Eine Gabe, die Doreen auch in ihrem Berufsleben einsetzt: Kraft aus den Verbindungen mit ihren Mitmenschen schöpfen. Denn auch wenn die junge Frau, die ursprünglich aus der Gastronomie kommt, nie Altenpflegerin werden wollte, kann sie sich jetzt gar nichts anderes mehr vorstellen. „Ich habe mich neulich mal gefragt, was mir noch zusagen würde. Aber nein, es gibt nichts“, erzählt sie lachend. Doreen spricht über ihre Arbeit in derselben Weise, wie sie selbst auf andere wirkt: geradlinig, aufgeschlossen und warmherzig. „Ich habe von den alten Menschen schon so viel gelernt und so viel mitgenommen. Das sind nicht einfach irgendwelche alten Omis und Opis – in diesem Beruf wächst man richtig aneinander“, erklärt sie ergriffen. 
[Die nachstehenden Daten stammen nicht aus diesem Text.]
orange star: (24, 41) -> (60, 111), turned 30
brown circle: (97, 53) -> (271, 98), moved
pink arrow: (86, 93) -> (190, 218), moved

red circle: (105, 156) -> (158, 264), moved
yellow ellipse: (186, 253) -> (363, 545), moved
Und auch sie selbst ist gewachsen. Die bodenständige junge Frau geht heute mit viel mehr Vertrauen an das Leben und ihre Arbeit heran, auch sonst ist sie besonnener geworden. Früher, sagt sie, sei man eher mit der „rosaroten Brille“ durchs Leben gelaufen. Durch den Job und ihre Erfahrungen ist Doreen heute voll und ganz am Leben orientiert – mit all seinen Höhen und Tiefen. „Dadurch, dass ich in diesem Job arbeite, weiß ich ganz genau, was mich mal erwarten könnte – und dass jeder von uns mal Hilfe braucht“, erklärt sie geduldig.  
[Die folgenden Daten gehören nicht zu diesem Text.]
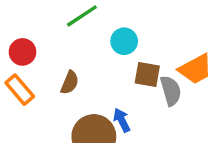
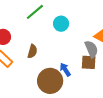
brown square: (147, 75) -> (89, 62), moved

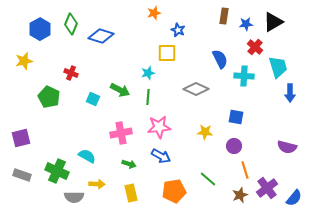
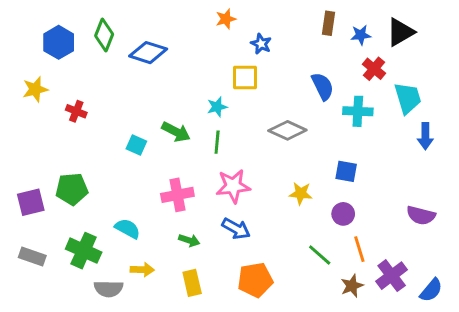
red cross: (71, 73) -> (76, 111), moved
green pentagon: (49, 97) -> (72, 189), moved, turned -30
green line: (208, 179) -> (320, 255), moved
Vielleicht liegt es an ihrem Beruf, vielleicht auch an den prägenden Erfahrungen, die sie schon in jungen Jahren gemacht hat – Doreen weiß jedenfalls, was für sie im Leben zählt. Deshalb handelt sie unverstellt danach. Auch wenn das bedeutet, dass es Menschen mit großem Herzen, wie sie es hat, manchmal wahrhaftig an ihre Grenzen bringt. „Wenn man Bewohnerinnen und Bewohner jahrelang betreut und die müssen dann doch gehen, da tut man sich schon ganz schön hart“, erklärt sie und fügt hinzu: „Aber wenn es mich eiskalt lassen würde, dann wäre ich für den Beruf wahrscheinlich sowieso nicht geeignet“. 
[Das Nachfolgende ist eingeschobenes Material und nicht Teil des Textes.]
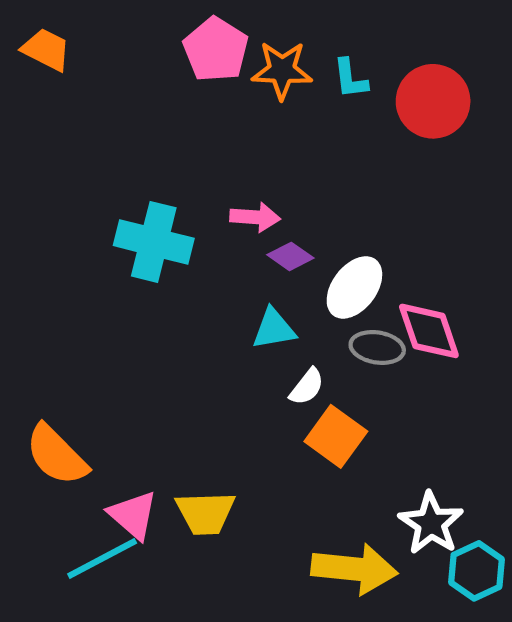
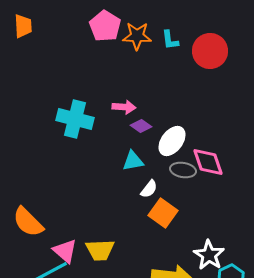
orange trapezoid: (46, 50) -> (23, 26), turned 60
Ihren Alltagsausgleich findet die 35-Jährige beim Spazierengehen mit den zwei Familienhunden, beim Motorradfahren in der Natur mit ihrem Partner und bei einem ausgiebigen Frühstück mit ihrer Familie. „Aber wir machen auch einfach mal gar nichts“, scherzt sie – auch wenn man sich das schlecht vorstellen kann. In Sachen Alltagsorganisation mit Job, Haushalt und Familie schimmert bei ihr nämlich ein ausgeprägtes Organisationstalent durch – oder besser gesagt: Bei Doreen ist ein typischer Montagmorgen durchgetaktet wie ein Schweizer Uhrwerk. Wenn nämlich morgens um halb fünf der Wecker bei ihr klingelt, werden Partner, Kind, Hunde und sie selbst alle nacheinander ruckzuck versorgt – bevor sie sich dann wieder mit vollem Einsatz ihrer Arbeit zuwendet. 

Man braucht nicht viel, um glücklich zu sein, nur die richtigen Menschen um sich herum – das könnte Doreens Devise sein. Sie selbst sagt, dass sie es sich mit ihrer Familie in ihrem kleinen Häuschen in Ahlendorf an der Elster richtig gemütlich gemacht hat. Ob es etwas gibt, das ihr zu ihrem Glück vielleicht doch noch fehlen würde? „Einfach mehr Zeit zu Hause. Kein Geld der Welt oder sonst irgendetwas nützt mir etwas, wenn ich meine Familie nicht habe“.